-- ACTION ITEM --
Search the records for "pulumi". Copy every line where it appears.

[GIVEN DATA Boundary: Start]

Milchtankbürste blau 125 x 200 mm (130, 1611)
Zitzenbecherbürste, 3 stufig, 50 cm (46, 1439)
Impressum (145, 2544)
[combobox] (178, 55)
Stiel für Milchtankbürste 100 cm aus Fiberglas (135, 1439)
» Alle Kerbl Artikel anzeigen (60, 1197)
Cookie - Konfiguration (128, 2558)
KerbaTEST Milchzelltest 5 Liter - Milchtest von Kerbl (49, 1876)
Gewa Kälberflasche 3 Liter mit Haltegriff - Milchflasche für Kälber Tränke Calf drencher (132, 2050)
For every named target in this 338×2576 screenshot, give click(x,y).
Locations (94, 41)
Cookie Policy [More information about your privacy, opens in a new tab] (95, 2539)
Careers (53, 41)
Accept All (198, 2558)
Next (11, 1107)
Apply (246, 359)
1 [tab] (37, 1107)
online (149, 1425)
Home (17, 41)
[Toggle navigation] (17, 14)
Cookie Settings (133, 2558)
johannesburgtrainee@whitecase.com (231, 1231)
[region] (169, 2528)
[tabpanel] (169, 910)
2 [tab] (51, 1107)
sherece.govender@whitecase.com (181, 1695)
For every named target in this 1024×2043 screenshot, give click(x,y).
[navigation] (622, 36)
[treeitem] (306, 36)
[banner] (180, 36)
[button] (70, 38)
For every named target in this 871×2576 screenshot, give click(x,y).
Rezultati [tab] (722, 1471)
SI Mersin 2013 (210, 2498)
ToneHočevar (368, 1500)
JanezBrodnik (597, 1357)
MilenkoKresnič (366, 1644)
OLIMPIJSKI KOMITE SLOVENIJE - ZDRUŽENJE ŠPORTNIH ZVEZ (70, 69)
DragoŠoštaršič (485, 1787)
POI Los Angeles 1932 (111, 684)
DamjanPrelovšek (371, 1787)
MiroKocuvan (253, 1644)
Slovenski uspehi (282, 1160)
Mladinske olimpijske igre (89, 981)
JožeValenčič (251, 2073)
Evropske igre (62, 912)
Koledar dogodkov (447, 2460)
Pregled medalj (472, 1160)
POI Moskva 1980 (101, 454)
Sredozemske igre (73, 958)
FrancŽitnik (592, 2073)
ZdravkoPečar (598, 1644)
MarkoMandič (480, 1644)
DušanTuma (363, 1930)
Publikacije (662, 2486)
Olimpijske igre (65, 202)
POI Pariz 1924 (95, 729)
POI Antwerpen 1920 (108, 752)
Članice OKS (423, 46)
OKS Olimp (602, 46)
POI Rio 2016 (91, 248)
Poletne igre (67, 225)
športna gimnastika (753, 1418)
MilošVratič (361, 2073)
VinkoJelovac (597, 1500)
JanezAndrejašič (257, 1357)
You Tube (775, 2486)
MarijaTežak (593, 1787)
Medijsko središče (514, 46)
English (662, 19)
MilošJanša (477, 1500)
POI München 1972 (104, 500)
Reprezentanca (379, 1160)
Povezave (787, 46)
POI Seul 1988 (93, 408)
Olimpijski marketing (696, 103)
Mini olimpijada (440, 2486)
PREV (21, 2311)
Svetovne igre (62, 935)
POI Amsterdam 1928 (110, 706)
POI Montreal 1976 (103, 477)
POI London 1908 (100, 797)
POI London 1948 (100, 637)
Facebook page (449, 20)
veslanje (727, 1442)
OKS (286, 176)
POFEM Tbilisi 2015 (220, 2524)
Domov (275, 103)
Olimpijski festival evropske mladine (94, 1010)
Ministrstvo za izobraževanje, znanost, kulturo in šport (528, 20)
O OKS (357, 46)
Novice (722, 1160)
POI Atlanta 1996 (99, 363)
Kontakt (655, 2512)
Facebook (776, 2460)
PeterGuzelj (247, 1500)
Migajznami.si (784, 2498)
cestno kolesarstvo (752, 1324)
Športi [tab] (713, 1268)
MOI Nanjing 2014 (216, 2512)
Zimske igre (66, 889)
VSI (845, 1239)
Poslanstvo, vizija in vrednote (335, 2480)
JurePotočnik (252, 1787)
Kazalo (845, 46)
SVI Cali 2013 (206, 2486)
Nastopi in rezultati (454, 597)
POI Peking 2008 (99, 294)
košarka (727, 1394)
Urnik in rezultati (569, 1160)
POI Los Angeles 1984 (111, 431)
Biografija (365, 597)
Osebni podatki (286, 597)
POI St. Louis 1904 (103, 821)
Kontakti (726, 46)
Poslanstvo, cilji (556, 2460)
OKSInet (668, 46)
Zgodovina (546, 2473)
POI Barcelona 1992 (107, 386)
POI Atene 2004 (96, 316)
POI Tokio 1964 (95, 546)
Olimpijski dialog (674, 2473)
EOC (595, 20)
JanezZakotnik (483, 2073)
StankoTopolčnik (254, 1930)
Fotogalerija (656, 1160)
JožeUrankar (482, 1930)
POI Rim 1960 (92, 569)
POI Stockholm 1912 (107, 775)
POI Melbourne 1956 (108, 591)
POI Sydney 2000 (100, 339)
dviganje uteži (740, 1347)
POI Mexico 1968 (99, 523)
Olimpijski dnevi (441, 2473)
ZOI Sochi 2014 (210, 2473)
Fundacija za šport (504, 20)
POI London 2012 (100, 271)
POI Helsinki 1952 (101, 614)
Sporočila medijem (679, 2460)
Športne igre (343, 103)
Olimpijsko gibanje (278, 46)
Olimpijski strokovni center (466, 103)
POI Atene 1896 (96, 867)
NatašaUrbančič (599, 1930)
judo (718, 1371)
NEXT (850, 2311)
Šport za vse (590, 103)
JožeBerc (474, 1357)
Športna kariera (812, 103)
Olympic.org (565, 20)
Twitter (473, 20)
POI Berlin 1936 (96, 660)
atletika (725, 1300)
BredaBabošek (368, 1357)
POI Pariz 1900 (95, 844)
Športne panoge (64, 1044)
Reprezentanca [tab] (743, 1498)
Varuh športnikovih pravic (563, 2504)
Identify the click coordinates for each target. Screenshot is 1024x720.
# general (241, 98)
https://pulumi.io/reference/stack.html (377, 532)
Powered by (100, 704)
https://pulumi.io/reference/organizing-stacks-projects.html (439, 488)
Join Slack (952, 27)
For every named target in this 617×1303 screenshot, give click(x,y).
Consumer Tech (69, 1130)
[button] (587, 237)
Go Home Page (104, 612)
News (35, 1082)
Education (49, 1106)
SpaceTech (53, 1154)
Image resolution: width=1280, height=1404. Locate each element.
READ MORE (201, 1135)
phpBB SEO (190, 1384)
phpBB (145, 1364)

[GIVEN DATA Boundary: End]

-- WRITTEN RESPONSE --
https://pulumi.io/reference/stack.html (377, 532)
https://pulumi.io/reference/organizing-stacks-projects.html (439, 488)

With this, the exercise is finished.